## What is being asked:
Your answer must be the records, copied with no change.

Dataset entries:

# # # # # # #

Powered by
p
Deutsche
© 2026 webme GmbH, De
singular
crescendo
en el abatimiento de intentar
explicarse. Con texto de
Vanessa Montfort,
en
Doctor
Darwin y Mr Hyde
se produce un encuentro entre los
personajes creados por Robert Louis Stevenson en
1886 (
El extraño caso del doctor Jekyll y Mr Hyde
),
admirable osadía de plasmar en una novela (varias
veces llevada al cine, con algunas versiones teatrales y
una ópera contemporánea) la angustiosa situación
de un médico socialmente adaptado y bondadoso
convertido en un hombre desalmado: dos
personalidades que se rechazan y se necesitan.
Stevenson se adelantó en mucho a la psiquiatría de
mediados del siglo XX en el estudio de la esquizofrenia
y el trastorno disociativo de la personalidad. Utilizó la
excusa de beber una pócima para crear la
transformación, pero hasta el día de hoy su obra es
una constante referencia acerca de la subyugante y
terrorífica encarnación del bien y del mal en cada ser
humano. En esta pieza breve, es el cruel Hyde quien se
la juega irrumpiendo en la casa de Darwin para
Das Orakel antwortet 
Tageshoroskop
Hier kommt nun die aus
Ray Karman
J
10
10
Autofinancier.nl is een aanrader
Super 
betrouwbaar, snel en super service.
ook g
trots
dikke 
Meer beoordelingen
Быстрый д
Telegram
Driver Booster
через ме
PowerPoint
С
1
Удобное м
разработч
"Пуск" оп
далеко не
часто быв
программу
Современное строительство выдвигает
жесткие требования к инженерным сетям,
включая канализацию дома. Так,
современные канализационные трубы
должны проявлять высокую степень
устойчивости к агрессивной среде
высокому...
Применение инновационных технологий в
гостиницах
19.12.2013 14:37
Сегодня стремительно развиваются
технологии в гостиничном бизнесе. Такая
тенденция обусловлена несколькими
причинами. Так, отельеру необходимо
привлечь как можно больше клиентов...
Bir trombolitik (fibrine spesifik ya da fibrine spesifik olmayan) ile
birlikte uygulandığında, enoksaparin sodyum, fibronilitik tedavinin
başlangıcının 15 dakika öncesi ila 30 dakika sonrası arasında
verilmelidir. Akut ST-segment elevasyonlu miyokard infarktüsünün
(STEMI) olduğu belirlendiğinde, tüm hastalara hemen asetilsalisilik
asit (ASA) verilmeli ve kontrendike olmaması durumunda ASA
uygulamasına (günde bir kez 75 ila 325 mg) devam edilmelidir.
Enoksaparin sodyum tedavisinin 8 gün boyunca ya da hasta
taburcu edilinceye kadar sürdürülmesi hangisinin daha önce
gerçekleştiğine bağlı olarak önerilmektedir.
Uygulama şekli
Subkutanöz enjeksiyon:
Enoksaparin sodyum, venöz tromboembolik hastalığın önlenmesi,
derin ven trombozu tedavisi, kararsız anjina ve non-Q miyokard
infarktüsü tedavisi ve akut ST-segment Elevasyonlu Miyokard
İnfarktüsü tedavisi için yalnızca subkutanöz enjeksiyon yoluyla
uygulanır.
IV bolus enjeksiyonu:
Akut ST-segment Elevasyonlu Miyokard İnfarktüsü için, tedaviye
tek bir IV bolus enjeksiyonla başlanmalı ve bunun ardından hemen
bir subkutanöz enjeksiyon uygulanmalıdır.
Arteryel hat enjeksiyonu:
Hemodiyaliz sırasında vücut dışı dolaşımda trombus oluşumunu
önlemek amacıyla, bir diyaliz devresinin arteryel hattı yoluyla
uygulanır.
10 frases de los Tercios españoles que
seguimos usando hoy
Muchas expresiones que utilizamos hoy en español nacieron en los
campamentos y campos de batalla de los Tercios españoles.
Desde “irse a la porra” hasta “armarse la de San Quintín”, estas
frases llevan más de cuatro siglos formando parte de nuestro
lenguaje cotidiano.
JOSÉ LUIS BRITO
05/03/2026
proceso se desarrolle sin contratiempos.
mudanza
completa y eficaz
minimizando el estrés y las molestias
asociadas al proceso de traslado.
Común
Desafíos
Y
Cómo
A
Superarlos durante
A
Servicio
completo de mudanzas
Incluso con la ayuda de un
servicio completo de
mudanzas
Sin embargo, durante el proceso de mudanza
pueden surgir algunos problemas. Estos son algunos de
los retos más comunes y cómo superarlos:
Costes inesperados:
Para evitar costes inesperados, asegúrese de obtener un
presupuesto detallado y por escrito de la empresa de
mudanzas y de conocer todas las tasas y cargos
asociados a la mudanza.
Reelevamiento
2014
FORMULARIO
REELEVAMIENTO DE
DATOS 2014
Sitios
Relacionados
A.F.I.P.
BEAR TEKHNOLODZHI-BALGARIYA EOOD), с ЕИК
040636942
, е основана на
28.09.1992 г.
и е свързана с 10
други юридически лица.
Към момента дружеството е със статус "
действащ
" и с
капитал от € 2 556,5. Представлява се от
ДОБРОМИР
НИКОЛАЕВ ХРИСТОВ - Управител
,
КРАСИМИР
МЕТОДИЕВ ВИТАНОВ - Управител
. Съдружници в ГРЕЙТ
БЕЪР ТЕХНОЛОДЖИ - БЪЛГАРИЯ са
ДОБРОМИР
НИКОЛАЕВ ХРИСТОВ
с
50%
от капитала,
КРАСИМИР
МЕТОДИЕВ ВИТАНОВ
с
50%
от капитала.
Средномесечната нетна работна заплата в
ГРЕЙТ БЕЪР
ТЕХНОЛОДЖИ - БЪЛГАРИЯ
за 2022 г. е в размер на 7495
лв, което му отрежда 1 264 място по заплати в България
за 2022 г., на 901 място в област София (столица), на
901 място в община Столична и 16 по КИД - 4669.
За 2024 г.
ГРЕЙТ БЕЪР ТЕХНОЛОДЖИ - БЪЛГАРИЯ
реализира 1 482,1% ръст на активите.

# # # # # # #

## Completed exercise:
Powered by
p
Deutsche
© 2026 webme GmbH, De
singular
crescendo
en el abatimiento de intentar
explicarse. Con texto de
Vanessa Montfort,
en
Doctor
Darwin y Mr Hyde
se produce un encuentro entre los
personajes creados por Robert Louis Stevenson en
1886 (
El extraño caso del doctor Jekyll y Mr Hyde
),
admirable osadía de plasmar en una novela (varias
veces llevada al cine, con algunas versiones teatrales y
una ópera contemporánea) la angustiosa situación
de un médico socialmente adaptado y bondadoso
convertido en un hombre desalmado: dos
personalidades que se rechazan y se necesitan.
Stevenson se adelantó en mucho a la psiquiatría de
mediados del siglo XX en el estudio de la esquizofrenia
y el trastorno disociativo de la personalidad. Utilizó la
excusa de beber una pócima para crear la
transformación, pero hasta el día de hoy su obra es
una constante referencia acerca de la subyugante y
terrorífica encarnación del bien y del mal en cada ser
humano. En esta pieza breve, es el cruel Hyde quien se
la juega irrumpiendo en la casa de Darwin para
Das Orakel antwortet 
Tageshoroskop
Hier kommt nun die aus
Ray Karman
J
10
10
Autofinancier.nl is een aanrader
Super 
betrouwbaar, snel en super service.
ook g
trots
dikke 
Meer beoordelingen
Быстрый д
Telegram
Driver Booster
через ме
PowerPoint
С
1
Удобное м
разработч
"Пуск" оп
далеко не
часто быв
программу
Современное строительство выдвигает
жесткие требования к инженерным сетям,
включая канализацию дома. Так,
современные канализационные трубы
должны проявлять высокую степень
устойчивости к агрессивной среде
высокому...
Применение инновационных технологий в
гостиницах
19.12.2013 14:37
Сегодня стремительно развиваются
технологии в гостиничном бизнесе. Такая
тенденция обусловлена несколькими
причинами. Так, отельеру необходимо
привлечь как можно больше клиентов...
Bir trombolitik (fibrine spesifik ya da fibrine spesifik olmayan) ile
birlikte uygulandığında, enoksaparin sodyum, fibronilitik tedavinin
başlangıcının 15 dakika öncesi ila 30 dakika sonrası arasında
verilmelidir. Akut ST-segment elevasyonlu miyokard infarktüsünün
(STEMI) olduğu belirlendiğinde, tüm hastalara hemen asetilsalisilik
asit (ASA) verilmeli ve kontrendike olmaması durumunda ASA
uygulamasına (günde bir kez 75 ila 325 mg) devam edilmelidir.
Enoksaparin sodyum tedavisinin 8 gün boyunca ya da hasta
taburcu edilinceye kadar sürdürülmesi hangisinin daha önce
gerçekleştiğine bağlı olarak önerilmektedir.
Uygulama şekli
Subkutanöz enjeksiyon:
Enoksaparin sodyum, venöz tromboembolik hastalığın önlenmesi,
derin ven trombozu tedavisi, kararsız anjina ve non-Q miyokard
infarktüsü tedavisi ve akut ST-segment Elevasyonlu Miyokard
İnfarktüsü tedavisi için yalnızca subkutanöz enjeksiyon yoluyla
uygulanır.
IV bolus enjeksiyonu:
Akut ST-segment Elevasyonlu Miyokard İnfarktüsü için, tedaviye
tek bir IV bolus enjeksiyonla başlanmalı ve bunun ardından hemen
bir subkutanöz enjeksiyon uygulanmalıdır.
Arteryel hat enjeksiyonu:
Hemodiyaliz sırasında vücut dışı dolaşımda trombus oluşumunu
önlemek amacıyla, bir diyaliz devresinin arteryel hattı yoluyla
uygulanır.
10 frases de los Tercios españoles que
seguimos usando hoy
Muchas expresiones que utilizamos hoy en español nacieron en los
campamentos y campos de batalla de los Tercios españoles.
Desde “irse a la porra” hasta “armarse la de San Quintín”, estas
frases llevan más de cuatro siglos formando parte de nuestro
lenguaje cotidiano.
JOSÉ LUIS BRITO
05/03/2026
proceso se desarrolle sin contratiempos.
mudanza
completa y eficaz
minimizando el estrés y las molestias
asociadas al proceso de traslado.
Común
Desafíos
Y
Cómo
A
Superarlos durante
A
Servicio
completo de mudanzas
Incluso con la ayuda de un
servicio completo de
mudanzas
Sin embargo, durante el proceso de mudanza
pueden surgir algunos problemas. Estos son algunos de
los retos más comunes y cómo superarlos:
Costes inesperados:
Para evitar costes inesperados, asegúrese de obtener un
presupuesto detallado y por escrito de la empresa de
mudanzas y de conocer todas las tasas y cargos
asociados a la mudanza.
Reelevamiento
2014
FORMULARIO
REELEVAMIENTO DE
DATOS 2014
Sitios
Relacionados
A.F.I.P.
BEAR TEKHNOLODZHI-BALGARIYA EOOD), с ЕИК
040636942
, е основана на
28.09.1992 г.
и е свързана с 10
други юридически лица.
Към момента дружеството е със статус "
действащ
" и с
капитал от € 2 556,5. Представлява се от
ДОБРОМИР
НИКОЛАЕВ ХРИСТОВ - Управител
,
КРАСИМИР
МЕТОДИЕВ ВИТАНОВ - Управител
. Съдружници в ГРЕЙТ
БЕЪР ТЕХНОЛОДЖИ - БЪЛГАРИЯ са
ДОБРОМИР
НИКОЛАЕВ ХРИСТОВ
с
50%
от капитала,
КРАСИМИР
МЕТОДИЕВ ВИТАНОВ
с
50%
от капитала.
Средномесечната нетна работна заплата в
ГРЕЙТ БЕЪР
ТЕХНОЛОДЖИ - БЪЛГАРИЯ
за 2022 г. е в размер на 7495
лв, което му отрежда 1 264 място по заплати в България
за 2022 г., на 901 място в област София (столица), на
901 място в община Столична и 16 по КИД - 4669.
За 2024 г.
ГРЕЙТ БЕЪР ТЕХНОЛОДЖИ - БЪЛГАРИЯ
реализира 1 482,1% ръст на активите.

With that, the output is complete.